#### Task prompt:
Find and copy each line in the material below where the string "monitorear" occurs.
Start of Source material
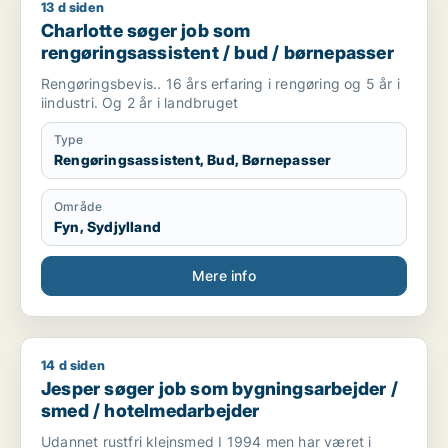
13 d siden
Charlotte søger job som rengøringsassistent / bud / børnep
Charlotte søger job som
rengøringsassistent / bud / børnepasser
Rengøringsbevis.. 16 års erfaring i rengøring og 5 år i
iindustri. Og 2 år i landbruget
Type
Rengøringsassistent, Bud, Børnepasser
Område
Fyn, Sydjylland
Mere info
14 d siden
Jesper søger job som bygningsarbejder / smed / hotelmeda
Jesper søger job som bygningsarbejder /
smed / hotelmedarbejder
Udannet rustfri klejnsmed I 1994 men har været i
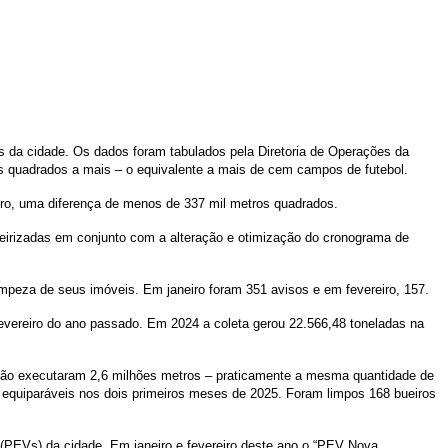
s da cidade. Os dados foram tabulados pela Diretoria de Operações da
s quadrados a mais – o equivalente a mais de cem campos de futebol.
ro, uma diferença de menos de 337 mil metros quadrados.
ceirizadas em conjunto com a alteração e otimização do cronograma de
limpeza de seus imóveis. Em janeiro foram 351 avisos e em fevereiro, 157.
fevereiro do ano passado. Em 2024 a coleta gerou 22.566,48 toneladas na
ição executaram 2,6 milhões metros – praticamente a mesma quantidade de
s equiparáveis nos dois primeiros meses de 2025. Foram limpos 168 bueiros
a (PEVs) da cidade. Em janeiro e fevereiro deste ano o “PEV Nova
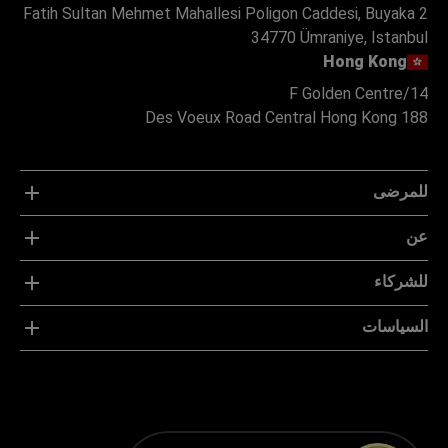
Fatih Sultan Mehmet Mahallesi Poligon Caddesi, Buyaka 2
34770 Ümraniye, Istanbul
Hong Kong
14/F Golden Centre
188 Des Voeux Road Central Hong Kong
للمرضى
عن
للشركاء
السياسات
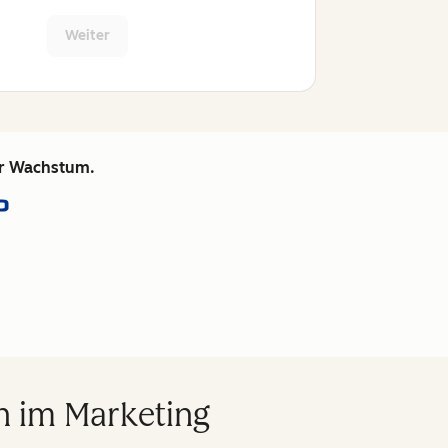
Weiter
hr Wachstum.
n im Marketing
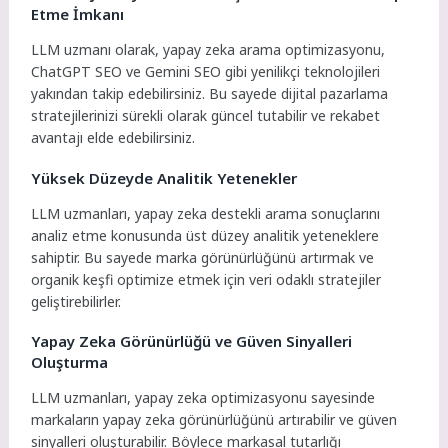
Etme İmkanı
LLM uzmanı olarak, yapay zeka arama optimizasyonu,
ChatGPT SEO ve Gemini SEO gibi yenilikçi teknolojileri
yakından takip edebilirsiniz. Bu sayede dijital pazarlama
stratejilerinizi sürekli olarak güncel tutabilir ve rekabet
avantajı elde edebilirsiniz.
Yüksek Düzeyde Analitik Yetenekler
LLM uzmanları, yapay zeka destekli arama sonuçlarını
analiz etme konusunda üst düzey analitik yeteneklere
sahiptir. Bu sayede marka görünürlüğünü artırmak ve
organik keşfi optimize etmek için veri odaklı stratejiler
geliştirebilirler.
Yapay Zeka Görünürlüğü ve Güven Sinyalleri
Oluşturma
LLM uzmanları, yapay zeka optimizasyonu sayesinde
markaların yapay zeka görünürlüğünü artırabilir ve güven
sinyalleri oluşturabilir. Böylece markasal tutarlığı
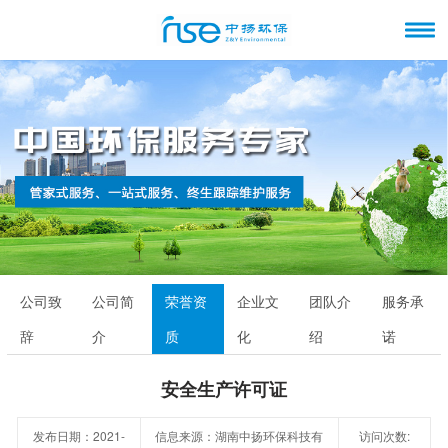
公司致
公司简
荣誉资
企业文
团队介
服务承
辞
介
质
化
绍
诺
安全生产许可证
发布日期：2021-
信息来源：湖南中扬环保科技有
访问次数:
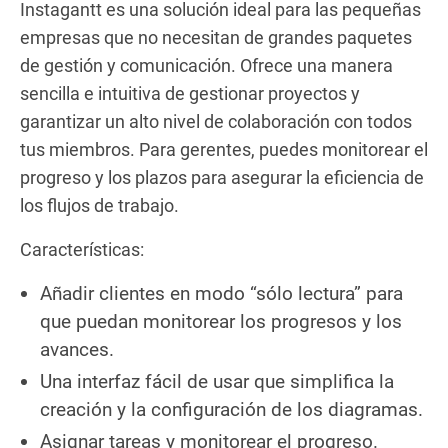
Instagantt es una solución ideal para las pequeñas
empresas que no necesitan de grandes paquetes
de gestión y comunicación. Ofrece una manera
sencilla e intuitiva de gestionar proyectos y
garantizar un alto nivel de colaboración con todos
tus miembros. Para gerentes, puedes monitorear el
progreso y los plazos para asegurar la eficiencia de
los flujos de trabajo.
Características:
Añadir clientes en modo “sólo lectura” para
que puedan monitorear los progresos y los
avances.
Una interfaz fácil de usar que simplifica la
creación y la configuración de los diagramas.
Asignar tareas y monitorear el progreso.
End of Source material
#### Your response:
tus miembros. Para gerentes, puedes monitorear el
que puedan monitorear los progresos y los
Asignar tareas y monitorear el progreso.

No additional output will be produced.